» Material for the task

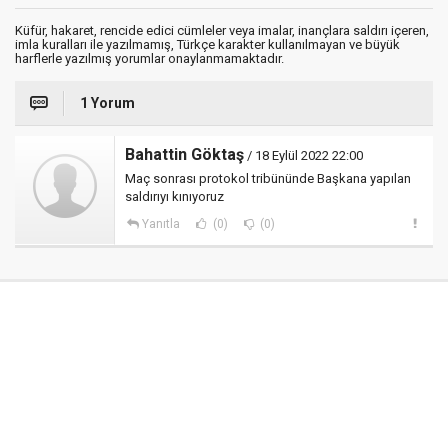
Küfür, hakaret, rencide edici cümleler veya imalar, inançlara saldırı içeren,
imla kuralları ile yazılmamış, Türkçe karakter kullanılmayan ve büyük
harflerle yazılmış yorumlar onaylanmamaktadır.
1 Yorum
Bahattin Göktaş
/ 18 Eylül 2022 22:00
Maç sonrası protokol tribününde Başkana yapılan
saldırıyı kınıyoruz
Yanıtla
(0)
(0)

» Work order
The task requires that every line above be transcribed exactly, without the images.

» Response to the task
Küfür, hakaret, rencide edici cümleler veya imalar, inançlara saldırı içeren,
imla kuralları ile yazılmamış, Türkçe karakter kullanılmayan ve büyük
harflerle yazılmış yorumlar onaylanmamaktadır.
1 Yorum
Bahattin Göktaş
/ 18 Eylül 2022 22:00
Maç sonrası protokol tribününde Başkana yapılan
saldırıyı kınıyoruz
Yanıtla
(0)
(0)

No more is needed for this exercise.